About 10 staff members had volunteered to go on a weekend trip to the waste disposal plant and came back gushing with new ideas and initiatives for their workplace.
"Now they see why their work is worthwhile, otherwise sorting waste is boring and doesn't speak of necessity, " Xiao says.
Another upside to organizing green-themed field trips and lectures is that it boosts work morale. "I find our people bonding better. They feel respected and that they have become part of the restaurant and the city."
That reduces the staff turnover rate, a headache for human resources departments all over the city.
In the same way, Xiao lobbied for masks for Gung Ho's deliverymen. It costs an additional 3,000 yuan ($486) a year but Xiao has a calculated argument.

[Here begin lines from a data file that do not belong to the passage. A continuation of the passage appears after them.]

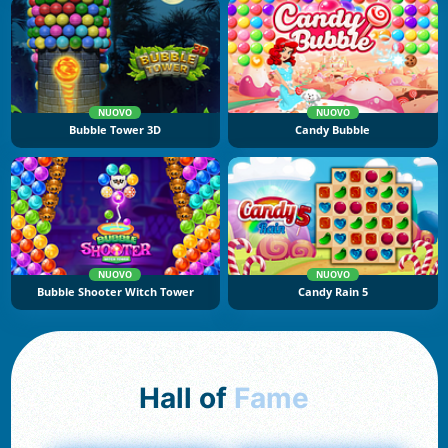
NUOVO
NUOVO
Bubble Tower 3D
Candy Bubble
NUOVO
NUOVO
Bubble Shooter Witch Tower
Candy Rain 5
Hall of
Fame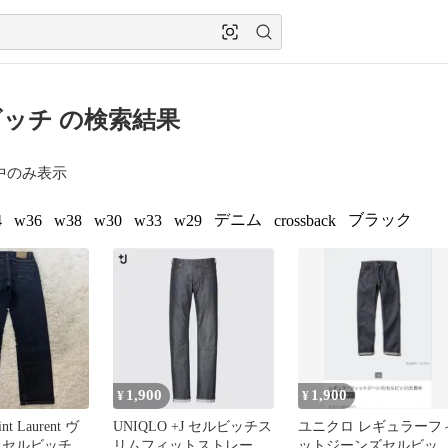
ッチ の検索結果
中のみ表示
デニム
ブラック
4
w36
w38
w30
w33
w29
crossback
1,900
1,900
¥
¥
 Laurent ヴ
UNIQLO +J セルビッチス
ユニクロ レギュラーフ
 セルビッチデ
リムフィットストレート
ットジーンズセルビッ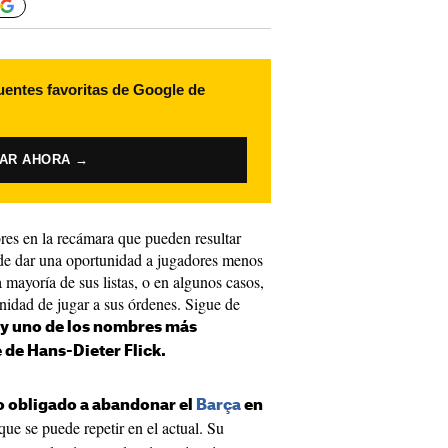
uentes favoritas de Google de
VAR AHORA →
res en la recámara que pueden resultar
de dar una oportunidad a jugadores menos
 mayoría de sus listas, o en algunos casos,
nidad de jugar a sus órdenes. Sigue de
 y uno de los nombres más
 de Hans-Dieter Flick.
o obligado a abandonar el
Barça
en
 que se puede repetir en el actual. Su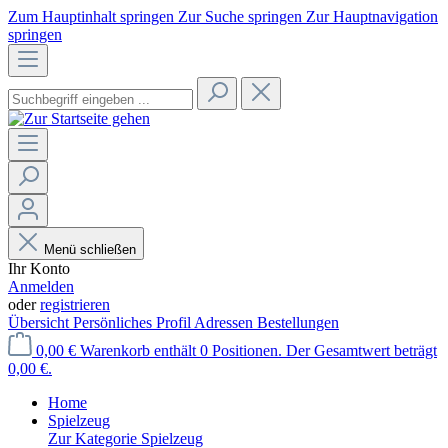
Zum Hauptinhalt springen
Zur Suche springen
Zur Hauptnavigation
springen
Menü schließen
Ihr Konto
Anmelden
oder
registrieren
Übersicht
Persönliches Profil
Adressen
Bestellungen
0,00 €
Warenkorb enthält 0 Positionen. Der Gesamtwert beträgt
0,00 €.
Home
Spielzeug
Zur Kategorie Spielzeug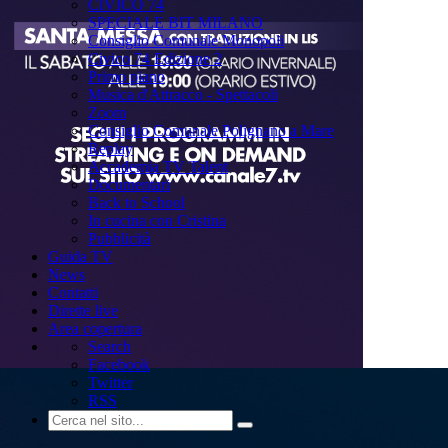
CIVICO 74
SPECIALE BIT MILANO
Consiglio Comunale Monopoli
Civico 74 Edizione 2
Primo piano
Musica d'Attracco - Spettacoli
Zoom
Consiglio Comunale Polignano a Mare
Replay
Accademia TV Talent
Documentari
Back to School
In cucina con Cristina
Pubblicità
Guida TV
News
Contatti
Dirette live
Area copertura
Search
Facebook
Twitter
RSS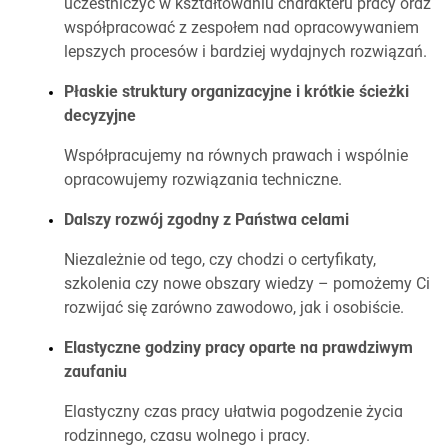
uczestniczyć w kształtowaniu charakteru pracy oraz
współpracować z zespołem nad opracowywaniem
lepszych procesów i bardziej wydajnych rozwiązań.
Płaskie struktury organizacyjne i krótkie ścieżki
decyzyjne
Współpracujemy na równych prawach i wspólnie
opracowujemy rozwiązania techniczne.
Dalszy rozwój zgodny z Państwa celami
Niezależnie od tego, czy chodzi o certyfikaty,
szkolenia czy nowe obszary wiedzy – pomożemy Ci
rozwijać się zarówno zawodowo, jak i osobiście.
Elastyczne godziny pracy oparte na prawdziwym
zaufaniu
Elastyczny czas pracy ułatwia pogodzenie życia
rodzinnego, czasu wolnego i pracy.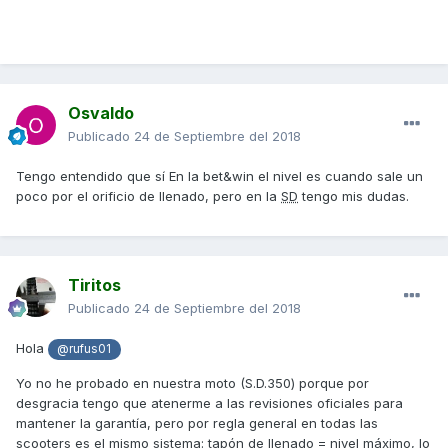
Osvaldo
Publicado
24 de Septiembre del 2018
Tengo entendido que sí En la bet&win el nivel es cuando sale un
poco por el orificio de llenado, pero en la
SD
tengo mis dudas.
Tiritos
Publicado
24 de Septiembre del 2018
Hola
@rufus01
Yo no he probado en nuestra moto (S.D.350) porque por
desgracia tengo que atenerme a las revisiones oficiales para
mantener la garantía, pero por regla general en todas las
scooters es el mismo sistema: tapón de llenado = nivel máximo, lo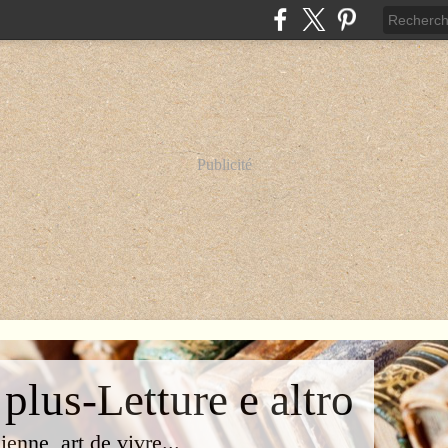
Publicité
 plus-Letture e altro
lienne, art de vivre...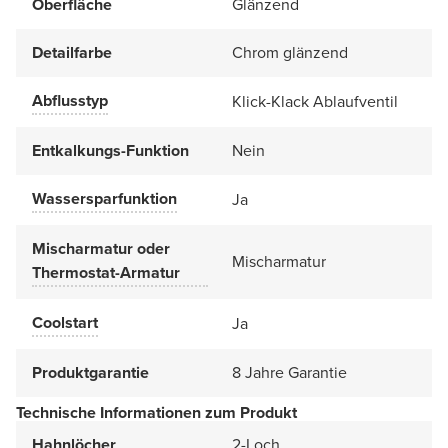
Oberfläche
Glänzend
Detailfarbe
Chrom glänzend
Abflusstyp
Klick-Klack Ablaufventil
Entkalkungs-Funktion
Nein
Wassersparfunktion
Ja
Mischarmatur oder
Mischarmatur
Thermostat-Armatur
Coolstart
Ja
Produktgarantie
8 Jahre Garantie
Technische Informationen zum Produkt
Hahnlöcher
2-Loch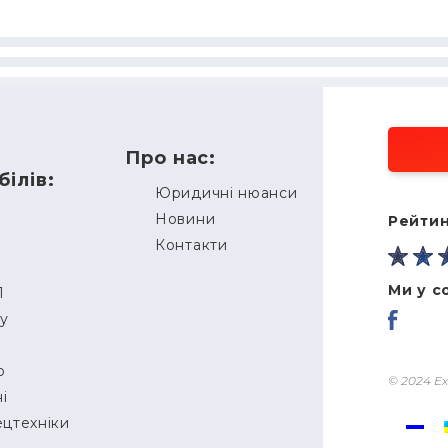
Про нас:
ілів:
Юридичні нюанси
Новини
Рейтин
Контакти
Ми у с
П
ду
о
© 2024 Ex
і
ецтехніки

Happier deliverymen who feel the company cares about their health and safety are less likely to quit.
In this way, a 3,000-yuan investment pre-empts frequent recruitment and training exercises, which may cost a lot more money otherwise.
Xiao also replaced disposable bowls and chopsticks at the staff canteen, saving more than 20,000 yuan for both the restaurant and its caterer.
To top that, "it turned out that everyone feels more at home with their own bowl and chopsticks," Xiao says.
That's just a few of the win-win solutions Xiao has managed to find. She attributes her knack of locating these sweet spots to sensitivity and passion.